Required work>
Only the pictures are to be dropped; the rest of the data below is to be duplicated exactly.

Data>
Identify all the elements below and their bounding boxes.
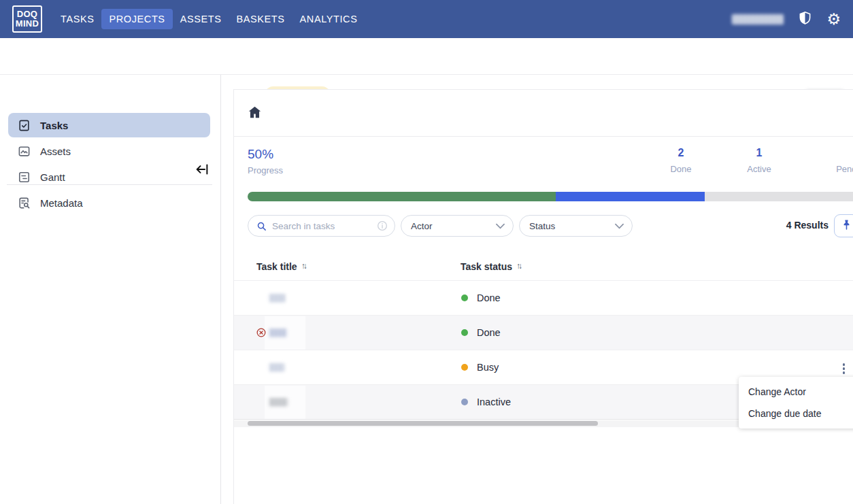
nav-tab-projects[interactable]: PROJECTS [101, 9, 172, 29]
status-filter-label: Status [529, 221, 555, 231]
privacy-shield-button[interactable] [799, 11, 812, 27]
sidebar-item-label: Tasks [40, 120, 68, 131]
status-dot [461, 295, 468, 301]
chevron-down-icon [615, 223, 624, 229]
top-navbar: DOQ MIND TASKS PROJECTS ASSETS BASKETS A… [0, 0, 853, 38]
column-header-task-status[interactable]: Task status ↑↓ [461, 261, 520, 272]
column-header-task-title[interactable]: Task title ↑↓ [256, 261, 305, 272]
task-title-redacted [269, 294, 285, 303]
home-button[interactable] [248, 105, 262, 121]
home-icon [248, 111, 262, 121]
error-icon [256, 328, 266, 340]
task-title-redacted [269, 398, 288, 407]
pending-label: Pending [812, 164, 853, 174]
status-dot [461, 399, 468, 405]
menu-item-change-actor[interactable]: Change Actor [739, 381, 853, 403]
nav-tab-tasks[interactable]: TASKS [53, 9, 101, 29]
active-label: Active [718, 164, 800, 174]
sidebar-item-metadata[interactable]: Metadata [8, 190, 210, 215]
progress-segment-remaining [705, 192, 853, 201]
tasks-icon [18, 119, 31, 132]
sort-icon: ↑↓ [516, 261, 520, 272]
active-count: 1 [718, 147, 800, 159]
status-label: Inactive [477, 397, 511, 407]
doqmind-logo[interactable]: DOQ MIND [12, 5, 42, 33]
table-row[interactable]: Done [234, 280, 853, 315]
search-box [248, 215, 395, 237]
info-icon[interactable] [377, 220, 388, 231]
gear-icon: ⚙ [826, 12, 841, 27]
breadcrumb-bar [234, 90, 853, 137]
sidebar-item-label: Gantt [40, 171, 65, 183]
sidebar: Tasks Assets Gantt [0, 75, 221, 504]
results-count: 4 Results [786, 220, 829, 231]
status-filter-select[interactable]: Status [519, 215, 633, 237]
search-input[interactable] [272, 221, 377, 231]
row-context-menu: Change Actor Change due date [739, 377, 853, 429]
gantt-icon [18, 171, 31, 184]
progress-segment-active [556, 192, 705, 201]
nav-tab-assets[interactable]: ASSETS [173, 9, 229, 29]
task-title-redacted [269, 363, 284, 372]
username-redacted [732, 14, 784, 24]
sidebar-item-label: Metadata [40, 197, 83, 209]
main-panel: 50% Progress 2 Done 1 Active 1 Pending [233, 89, 853, 504]
status-label: Done [477, 327, 501, 338]
project-progress-bar [248, 192, 853, 201]
sidebar-item-assets[interactable]: Assets [8, 139, 210, 163]
horizontal-scrollbar-thumb[interactable] [248, 421, 598, 426]
progress-segment-done [248, 192, 556, 201]
progress-percent: 50% [248, 147, 273, 162]
actor-filter-select[interactable]: Actor [401, 215, 514, 237]
actor-filter-label: Actor [411, 221, 433, 231]
chevron-down-icon [496, 223, 505, 229]
menu-item-change-due-date[interactable]: Change due date [739, 403, 853, 424]
metadata-icon [18, 197, 31, 209]
shield-icon [799, 11, 812, 27]
assets-icon [18, 145, 31, 158]
pin-view-button[interactable] [834, 214, 853, 237]
stat-active: 1 Active [718, 147, 800, 174]
table-header: Task title ↑↓ Task status ↑↓ [234, 256, 853, 280]
logo-line2: MIND [16, 19, 39, 29]
task-title-redacted [269, 329, 287, 337]
status-label: Done [477, 292, 501, 303]
done-count: 2 [640, 147, 722, 159]
status-dot [461, 329, 468, 336]
status-label: Busy [477, 362, 499, 373]
project-header: 2 days left Start: 29/01/2026 Due date: … [0, 38, 853, 75]
table-row[interactable]: Done [234, 315, 853, 350]
status-dot [461, 364, 468, 371]
main-nav: TASKS PROJECTS ASSETS BASKETS ANALYTICS [53, 9, 365, 29]
stat-done: 2 Done [640, 147, 722, 174]
sidebar-item-tasks[interactable]: Tasks [8, 113, 210, 137]
settings-button[interactable]: ⚙ [826, 12, 841, 27]
search-icon [256, 221, 267, 231]
sidebar-item-label: Assets [40, 146, 71, 157]
stat-pending: 1 Pending [812, 147, 853, 174]
navbar-right: ⚙ [732, 11, 841, 27]
filters-bar: Actor Status 4 Results [234, 215, 853, 237]
nav-tab-baskets[interactable]: BASKETS [229, 9, 292, 29]
pin-icon [841, 219, 852, 233]
sidebar-item-gantt[interactable]: Gantt [8, 165, 210, 189]
progress-label: Progress [248, 165, 283, 175]
app-screen: DOQ MIND TASKS PROJECTS ASSETS BASKETS A… [0, 0, 853, 504]
logo-line1: DOQ [17, 10, 38, 19]
sort-icon: ↑↓ [301, 261, 305, 272]
row-actions-kebab-icon[interactable] [840, 362, 848, 375]
nav-tab-analytics[interactable]: ANALYTICS [292, 9, 365, 29]
done-label: Done [640, 164, 722, 174]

Exercise output>
Identify all the elements below and their bounding boxes.
nav-tab-projects[interactable]: PROJECTS [101, 9, 172, 29]
status-filter-label: Status [529, 221, 555, 231]
privacy-shield-button[interactable] [799, 11, 812, 27]
sidebar-item-label: Tasks [40, 120, 68, 131]
status-dot [461, 295, 468, 301]
chevron-down-icon [615, 223, 624, 229]
top-navbar: DOQ MIND TASKS PROJECTS ASSETS BASKETS A… [0, 0, 853, 38]
column-header-task-status[interactable]: Task status ↑↓ [461, 261, 520, 272]
column-header-task-title[interactable]: Task title ↑↓ [256, 261, 305, 272]
task-title-redacted [269, 294, 285, 303]
home-button[interactable] [248, 105, 262, 121]
home-icon [248, 111, 262, 121]
error-icon [256, 328, 266, 340]
task-title-redacted [269, 398, 288, 407]
pending-label: Pending [812, 164, 853, 174]
status-dot [461, 399, 468, 405]
menu-item-change-actor[interactable]: Change Actor [739, 381, 853, 403]
nav-tab-tasks[interactable]: TASKS [53, 9, 101, 29]
active-label: Active [718, 164, 800, 174]
sidebar-item-metadata[interactable]: Metadata [8, 190, 210, 215]
progress-segment-remaining [705, 192, 853, 201]
tasks-icon [18, 119, 31, 132]
sort-icon: ↑↓ [516, 261, 520, 272]
active-count: 1 [718, 147, 800, 159]
status-label: Inactive [477, 397, 511, 407]
doqmind-logo[interactable]: DOQ MIND [12, 5, 42, 33]
table-row[interactable]: Done [234, 280, 853, 315]
search-box [248, 215, 395, 237]
info-icon[interactable] [377, 220, 388, 231]
gear-icon: ⚙ [826, 12, 841, 27]
breadcrumb-bar [234, 90, 853, 137]
sidebar-item-label: Gantt [40, 171, 65, 183]
sidebar: Tasks Assets Gantt [0, 75, 221, 504]
results-count: 4 Results [786, 220, 829, 231]
status-filter-select[interactable]: Status [519, 215, 633, 237]
search-input[interactable] [272, 221, 377, 231]
row-context-menu: Change Actor Change due date [739, 377, 853, 429]
gantt-icon [18, 171, 31, 184]
progress-segment-active [556, 192, 705, 201]
nav-tab-assets[interactable]: ASSETS [173, 9, 229, 29]
task-title-redacted [269, 363, 284, 372]
username-redacted [732, 14, 784, 24]
sidebar-item-label: Metadata [40, 197, 83, 209]
main-panel: 50% Progress 2 Done 1 Active 1 Pending [233, 89, 853, 504]
status-label: Done [477, 327, 501, 338]
project-progress-bar [248, 192, 853, 201]
sidebar-item-assets[interactable]: Assets [8, 139, 210, 163]
horizontal-scrollbar-thumb[interactable] [248, 421, 598, 426]
progress-segment-done [248, 192, 556, 201]
progress-percent: 50% [248, 147, 273, 162]
actor-filter-select[interactable]: Actor [401, 215, 514, 237]
actor-filter-label: Actor [411, 221, 433, 231]
chevron-down-icon [496, 223, 505, 229]
menu-item-change-due-date[interactable]: Change due date [739, 403, 853, 424]
metadata-icon [18, 197, 31, 209]
shield-icon [799, 11, 812, 27]
assets-icon [18, 145, 31, 158]
pin-view-button[interactable] [834, 214, 853, 237]
stat-active: 1 Active [718, 147, 800, 174]
table-header: Task title ↑↓ Task status ↑↓ [234, 256, 853, 280]
logo-line2: MIND [16, 19, 39, 29]
task-title-redacted [269, 329, 287, 337]
status-label: Done [477, 292, 501, 303]
done-count: 2 [640, 147, 722, 159]
status-dot [461, 329, 468, 336]
status-label: Busy [477, 362, 499, 373]
project-header: 2 days left Start: 29/01/2026 Due date: … [0, 38, 853, 75]
table-row[interactable]: Done [234, 315, 853, 350]
status-dot [461, 364, 468, 371]
main-nav: TASKS PROJECTS ASSETS BASKETS ANALYTICS [53, 9, 365, 29]
stat-done: 2 Done [640, 147, 722, 174]
sidebar-item-tasks[interactable]: Tasks [8, 113, 210, 137]
settings-button[interactable]: ⚙ [826, 12, 841, 27]
search-icon [256, 221, 267, 231]
sidebar-item-label: Assets [40, 146, 71, 157]
stat-pending: 1 Pending [812, 147, 853, 174]
navbar-right: ⚙ [732, 11, 841, 27]
filters-bar: Actor Status 4 Results [234, 215, 853, 237]
nav-tab-baskets[interactable]: BASKETS [229, 9, 292, 29]
pin-icon [841, 219, 852, 233]
sidebar-item-gantt[interactable]: Gantt [8, 165, 210, 189]
progress-label: Progress [248, 165, 283, 175]
app-screen: DOQ MIND TASKS PROJECTS ASSETS BASKETS A… [0, 0, 853, 504]
logo-line1: DOQ [17, 10, 38, 19]
sort-icon: ↑↓ [301, 261, 305, 272]
row-actions-kebab-icon[interactable] [840, 362, 848, 375]
nav-tab-analytics[interactable]: ANALYTICS [292, 9, 365, 29]
done-label: Done [640, 164, 722, 174]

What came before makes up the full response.